Unemployment fraud can pose a wide range of legal ramifications. Whether you’re an employee or a fraudster engaging in unemployment scams, you can face various consequences ranging from penalties and fines to imprisonment. Below are some of the potential legal ramifications of unemployment fraud:

  • Fines: Individuals or entities engaging in unemployment fraud can face expensive fines for engaging in this unlawful behavior. The Department of Labor states that individuals engaging in fraud are subject to a monetary penalty of no less than 15 percent of the unemployment benefits paid.
  • Restitution: Along with fines, courts may order individuals to pay restitution to their respective state unemployment agency for the amount of benefits they falsely claimed to compensate the state for the financial losses they incurred. Some states add a percentage multiplier to this restitution as a penalty.
  • Penalties: In addition to monetary fines, fraudsters can face a wide range of other penalties. For example, individuals committing unemployment fraud can become ineligible for future unemployment benefits, and this exclusion can extend for a specified period until the individual demonstrates their eligibility for unemployment benefits.
  • Criminal charges: In some jurisdictions and in serious cases or for serial repeaters, unemployment fraud can lead to criminal charges, such as probation, community service or imprisonment.
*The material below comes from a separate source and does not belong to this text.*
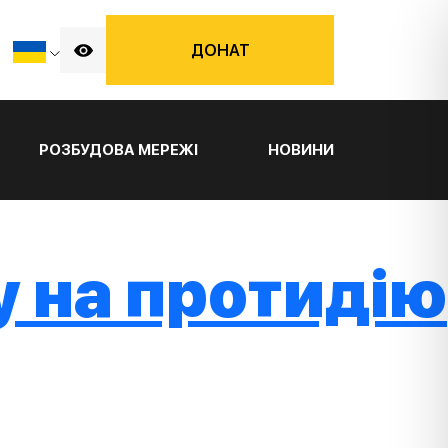
ДОНАТ
РОЗБУДОВА МЕРЕЖІ
НОВИНИ
у на протидію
Combating Unemployment Fraud: Best Practices

As an employer, taking preventative measures to combat unemployment fraud can help ensure your employees and bottom line are safe. By initiating a comprehensive unemployment fraud investigation process and embodying a proactive approach to prevent, detect and report fraudulent activities, you can protect the integrity of your organization. Below are several best practices you and your HR and payroll teams can follow to combat unemployment fraud:

  • Stay informed: One of the top best practices is staying informed on how the federal unemployment system and your state’s unemployment work, including eligibility criteria, reporting requirements and any changes in regulations that can affect unemployment claims.
  • Educate employees: In some cases, employees may be responsible for committing unemployment fraud by illegally claiming benefits when they don’t qualify. Ensure employees understand the importance of providing accurate information when filing for unemployment benefits and that they understand the consequences of fraudulent activities.
  • Monitor payroll records: Keeping a keen eye on your organization’s payroll records and regularly cross-checking these records with unemployment claims can ensure all claims are accurate.
  • Report employee separations quickly: When an employee is separated from a company, make sure to notify your state’s unemployment office promptly with detailed information on the reason for separation, whether a resignation, termination or layoff.
  • Collaborate with state agencies: Working closely with your state’s unemployment agency and participating in initiatives to combat fraud can help you stay current on the latest regulations and best practices while ensuring investigations go smoothly.
  • Use technology and data analytics: In today’s digital world, there are countless ways technology and data analytics solutions can help you protect your organization. Unemployment management services can help you recover overpayments, prepare for hearings and remain compliant with local and federal regulations.

These are some of the many ways you, your HR and payroll teams can stay vigilant against unemployment fraud and protect your business and employees. Falling victim to unemployment fraud can raise your tax rate, which means more money out of your bottom line. Taking a proactive approach and having a comprehensive unemployment fraud investigation process in place can help protect your organization from fraudulent activities.